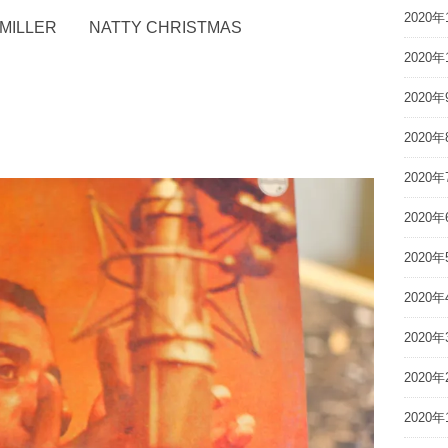
2020年
LLER NATTY CHRISTMAS
2020年
2020年
2020年
2020年
2020年
2020年
2020年
2020年
2020年
2020年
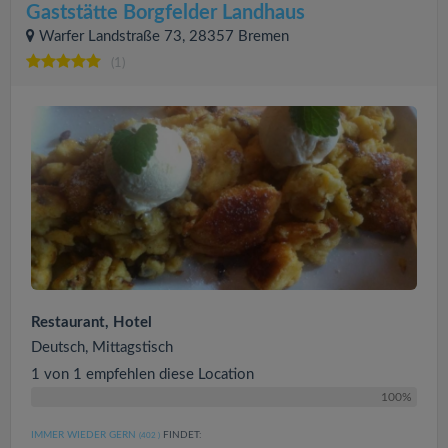
Gaststätte Borgfelder Landhaus
Warfer Landstraße 73, 28357 Bremen
(1)
Restaurant, Hotel
Deutsch, Mittagstisch
1 von 1 empfehlen diese Location
100%
IMMER WIEDER GERN
FINDET:
(402
)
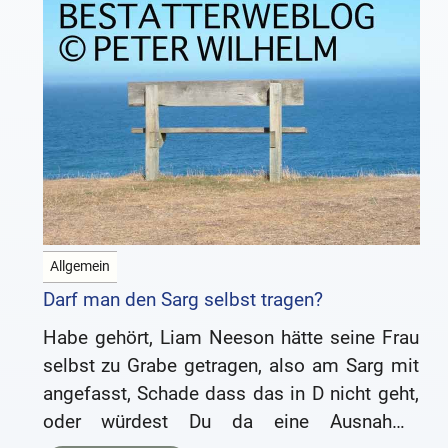
Allgemein
Darf man den Sarg selbst tragen?
Habe gehört, Liam Neeson hätte seine Frau
selbst zu Grabe getragen, also am Sarg mit
angefasst, Schade dass das in D nicht geht,
oder würdest Du da eine Ausnahme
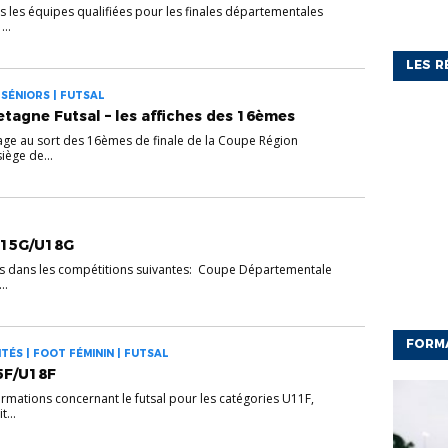
ès les équipes qualifiées pour les finales départementales
...
LES R
 SÉNIORS | FUTSAL
tagne Futsal – les affiches des 16èmes
tirage au sort des 16èmes de finale de la Coupe Région
ège de...
U15G/U18G
s dans les compétitions suivantes: Coupe Départementale
..
FORM
TÉS | FOOT FÉMININ | FUTSAL
5F/U18F
formations concernant le futsal pour les catégories U11F,
...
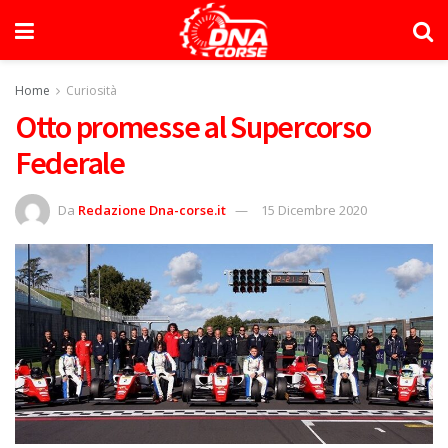
Home
Curiosità
Otto promesse al Supercorso
Federale
Da
Redazione Dna-corse.it
15 Dicembre 2020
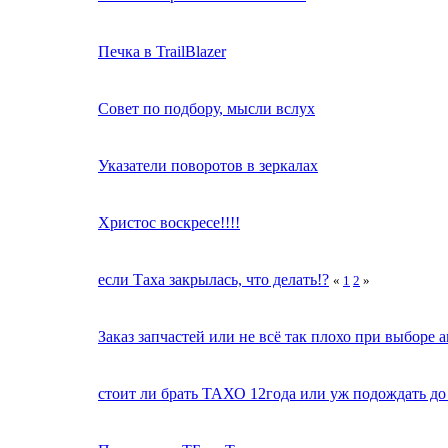
Печка в TrailBlazer
Совет по подбору, мысли вслух
Указатели поворотов в зеркалах
Христос воскресе!!!!
если Таха закрылась, что делать!?
«
1
2
»
Заказ запчастей или не всё так плохо при выборе 
стоит ли брать ТАХО 12года или уж подождать до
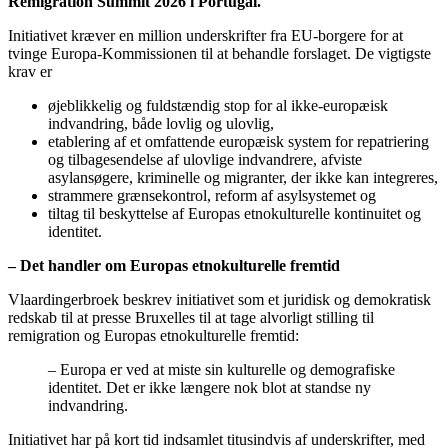
Remigration Summit 2026 i Portugal.
Initiativet kræver en million underskrifter fra EU-borgere for at
tvinge Europa-Kommissionen til at behandle forslaget. De vigtigste
krav er
øjeblikkelig og fuldstændig stop for al ikke-europæisk
indvandring, både lovlig og ulovlig,
etablering af et omfattende europæisk system for repatriering
og tilbagesendelse af ulovlige indvandrere, afviste
asylansøgere, kriminelle og migranter, der ikke kan integreres,
strammere grænsekontrol, reform af asylsystemet og
tiltag til beskyttelse af Europas etnokulturelle kontinuitet og
identitet.
– Det handler om Europas etnokulturelle fremtid
Vlaardingerbroek beskrev initiativet som et juridisk og demokratisk
redskab til at presse Bruxelles til at tage alvorligt stilling til
remigration og Europas etnokulturelle fremtid:
– Europa er ved at miste sin kulturelle og demografiske
identitet. Det er ikke længere nok blot at standse ny
indvandring.
Initiativet har på kort tid indsamlet titusindvis af underskrifter, med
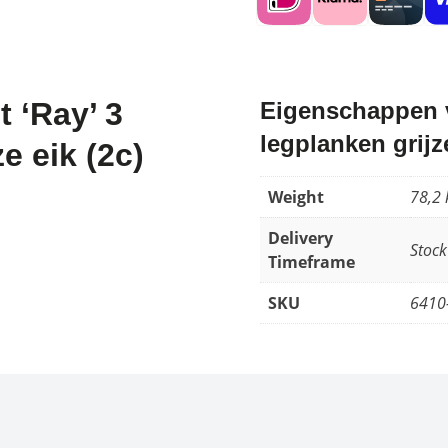
 ‘Ray’ 3
Eigenschappen v
legplanken grijze
e eik (2c)
Weight
78,2 
Delivery
Stock
Timeframe
SKU
6410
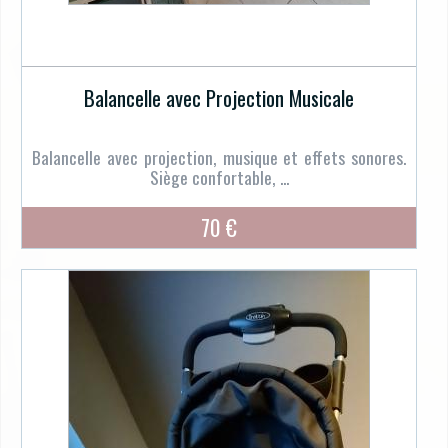
Balancelle avec Projection Musicale
Balancelle avec projection, musique et effets sonores.
Siège confortable, ...
70 €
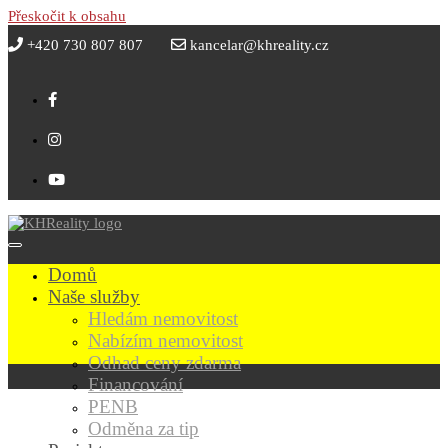
Přeskočit k obsahu
+420 730 807 807
kancelar@khreality.cz
Domů
Naše služby
Hledám nemovitost
Nabízím nemovitost
Odhad ceny zdarma
Financování
PENB
Odměna za tip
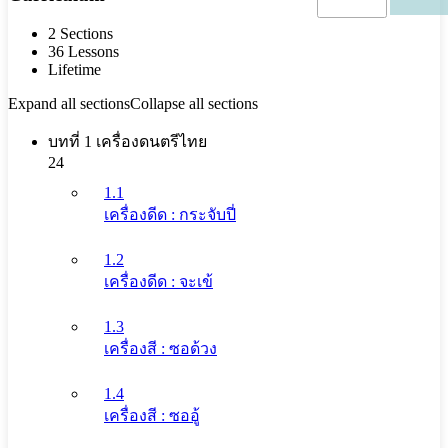
2 Sections
36 Lessons
Lifetime
Expand all sections
Collapse all sections
บทที่ 1 เครื่องดนตรีไทย
24
1.1
เครื่องดีด : กระจับปี่
1.2
เครื่องดีด : จะเข้
1.3
เครื่องสี : ซอด้วง
1.4
เครื่องสี : ซออู้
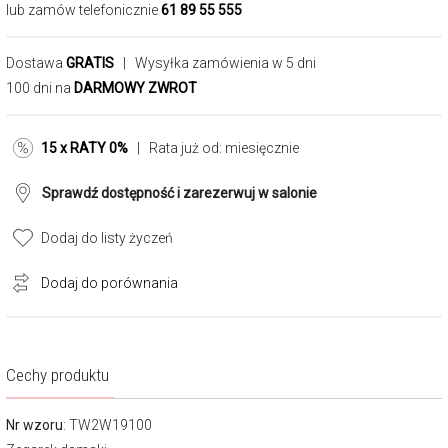
lub zamów telefonicznie
61 89 55 555
Dostawa
GRATIS
| Wysyłka zamówienia w 5 dni
100 dni na
DARMOWY ZWROT
15 x RATY 0%
| Rata już od:
miesięcznie
Sprawdź dostępność i zarezerwuj w salonie
Dodaj do listy życzeń
Dodaj do porównania
Cechy produktu
Nr wzoru
: TW2W19100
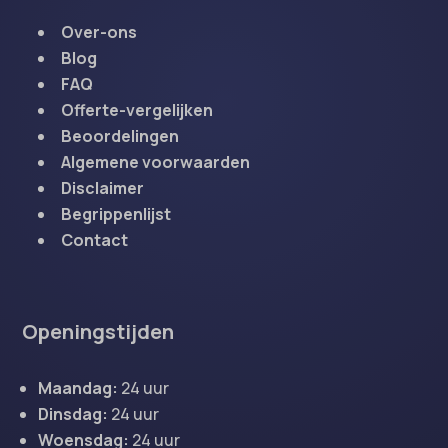
Over-ons
Blog
FAQ
Offerte-vergelijken
Beoordelingen
Algemene voorwaarden
Disclaimer
Begrippenlijst
Contact
Openingstijden
Maandag:
24 uur
Dinsdag:
24 uur
Woensdag:
24 uur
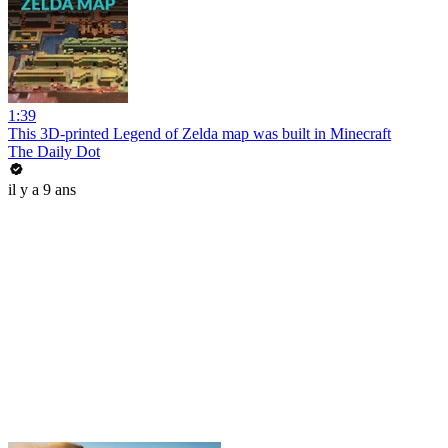
1:39
This 3D-printed Legend of Zelda map was built in Minecraft
The Daily Dot
il y a 9 ans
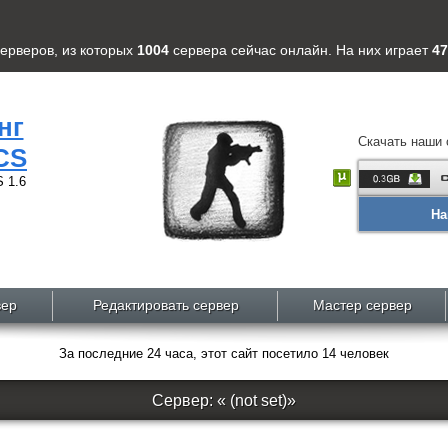
серверов
, из которых
1004
сервера
сейчас онлайн. На них играет
47
нг
Скачать наши 
CS
 1.6
На
вер
Редактировать сервер
Мастер сервер
За последние 24 часа, этот сайт посетило 14 человек
Сервер: « (not set)»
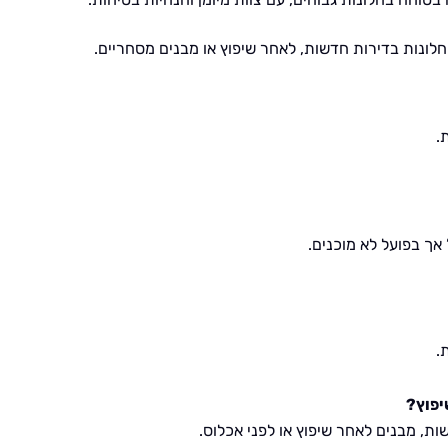
 חלונות בדירות חדשות, לאחר שיפוץ או מבנים מסחריים.
.
אך בפועל לא מוכנים.
יפוץ?
ת, מבנים לאחר שיפוץ או לפני אכלוס.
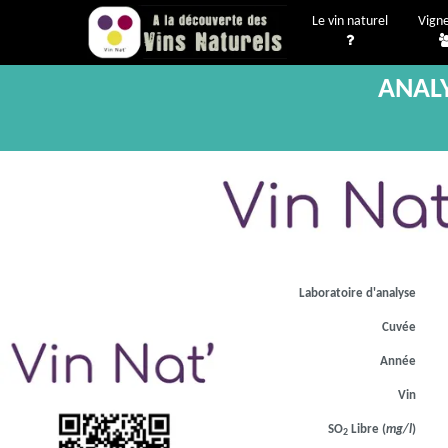
Le vin naturel
Vign
ANALY
Laboratoire d'analyse
Cuvée
Année
Vin
SO
Libre (
mg/l
)
2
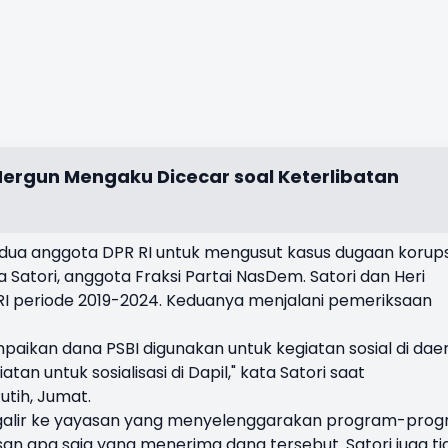
 Hergun Mengaku Dicecar soal Keterlibatan
dua anggota DPR RI untuk mengusut kasus dugaan korups
a Satori, anggota Fraksi Partai NasDem. Satori dan Heri
I periode 2019-2024. Keduanya menjalani pemeriksaan
paikan dana PSBI digunakan untuk kegiatan sosial di dae
tan untuk sosialisasi di Dapil," kata Satori saat
tih, Jumat.
galir ke yayasan yang menyelenggarakan program-pro
san apa saja yang menerima dana tersebut. Satori juga ti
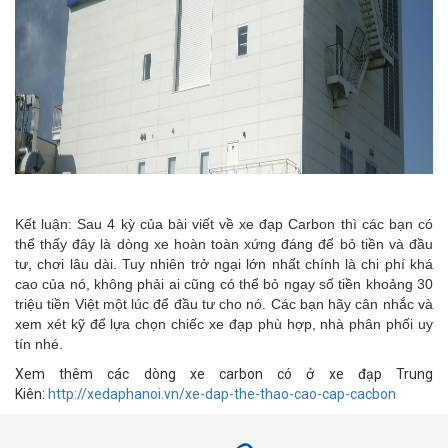
Kết luận: Sau 4 kỳ của bài viết về xe đạp Carbon thì các bạn có
thể thấy đây là dòng xe hoàn toàn xứng đáng để bỏ tiền và đầu
tư, chơi lâu dài. Tuy nhiên trở ngại lớn nhất chính là chi phí khá
cao của nó, không phải ai cũng có thể bỏ ngay số tiền khoảng 30
triệu tiền Việt một lúc để đầu tư cho nó. Các bạn hãy cân nhắc và
xem xét kỹ để lựa chọn chiếc xe đạp phù hợp, nhà phân phối uy
tín nhé.
Xem thêm các dòng xe carbon có ở xe đạp Trung
Kiên:
http://xedaphanoi.vn/xe-dap-the-thao-cao-cap-cacbon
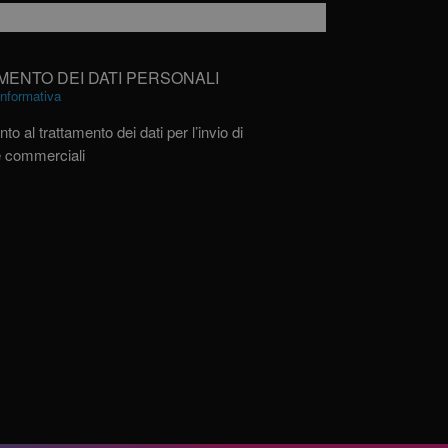
MENTO DEI DATI PERSONALI
’informativa
to al trattamento dei dati per l’invio di
e commerciali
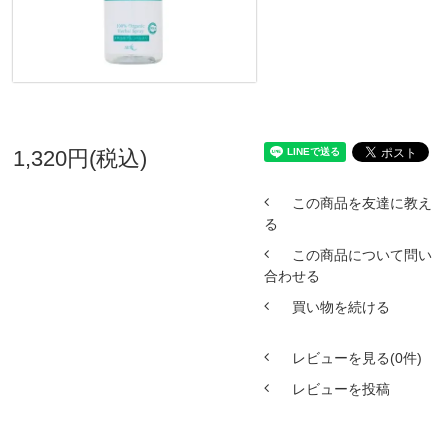
1,320円(税込)
この商品を友達に教え
る
この商品について問い
合わせる
買い物を続ける
レビューを見る(0件)
レビューを投稿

•••

▸ EXERCISE OBJECTIVE
Once you have read through the entries above, state how many lines hold the word "מבנים", giving nothing but the number.

▸ ANSWER TO THIS PROBLEM
2